Ma come ha più volte ammesso pubblicamente lo stesso Cottarelli, all’epoca in cui ricopriva il ruolo di commissario alla spending review, “non facevo parte della macchina della pubblica amministrazione, per cui certe informazioni non mi arrivavano e certi disegni di legge non mi venivano fatti vedere prima. Mentre ero lì che cercavo di tagliare la spesa, passavano provvedimenti che la aumentavano”. Ricorda molto il brano evangelico del “non sappia la mano sinistra quel che fa la destra” (ma in quel caso si predicava l’umiltà nel fare l’elemosina, non certo la disinvoltura nel giocare con i soldi pubblici).

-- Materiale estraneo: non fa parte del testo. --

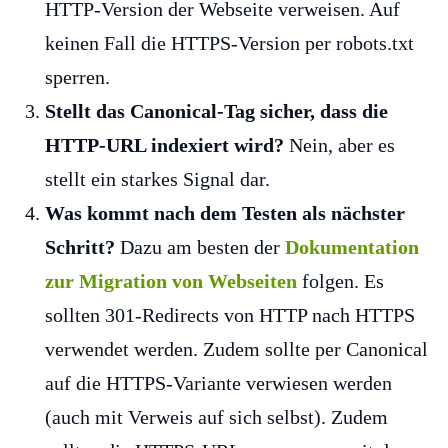
HTTP-Version der Webseite verweisen. Auf
keinen Fall die HTTPS-Version per robots.txt
sperren.
Stellt das Canonical-Tag sicher, dass die
HTTP-URL indexiert wird?
Nein, aber es
stellt ein starkes Signal dar.
Was kommt nach dem Testen als nächster
Schritt?
Dazu am besten der
Dokumentation
zur Migration von Webseiten
folgen. Es
sollten 301-Redirects von HTTP nach HTTPS
verwendet werden. Zudem sollte per Canonical
auf die HTTPS-Variante verwiesen werden
(auch mit Verweis auf sich selbst). Zudem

I soldi pubblici, appunto. Parafrasando una vecchia pubblicità di Carosello, “no, sui soldi pubblici non si può” scherzare. Perché oggi più di ieri vale la vecchia lezione della Lady di ferro. Sì, Margaret Thatcher, che in un discorso al Partito conservatore nel 1983, così si esprimeva: “Uno dei grandi dibattiti del nostro tempo riguarda quanto del vostro denaro dovrebbe essere speso dallo Stato, e quanto invece dovrebbe essere risparmiato e speso dalle vostre famiglie. Fate in modo di tenere a mente questa verità fondamentale: lo Stato non ha altra fonte di reddito se non i soldi che i cittadini guadagnano. Se lo Stato vuole spendere di più può farlo solo intaccando i vostri risparmi o tassandovi di più. Ed è inutile illudersi che qualcun altro pagherà il conto, perché quel “qualcun altro” siete voi. Non esistono i soldi pubblici, esistono solo i soldi che i contribuenti danno al settore pubblico. La prosperità non si realizza inventandosi sempre più programmi scialacquatori di spesa pubblica. Non si diventa più ricchi ordinando un nuovo libretto degli assegni in banca. Nessuna nazione è mai cresciuta tassando i propri cittadini oltre la loro capacità di pagare. Abbiamo il dovere di assicurare che ogni penny di ulteriore tassazione sia utilizzato in modo saggio e opportuno. […] Proteggere il portafogli del contribuente e proteggere il servizio pubblico sono i nostri obiettivi principali, e queste due esigenze devono essere conciliate. Sarebbe davvero piacevole e popolare poter dire “si spenda di più su questo, si espanda su quest’altro”. Abbiamo tutti delle cause e delle ragioni che ci stanno a cuore, lo so bene. Ma non si può evitare di far tornare i conti. Ogni attività economica lo deve fare, ogni casalinga lo deve fare, e ogni Governo dovrebbe farlo”.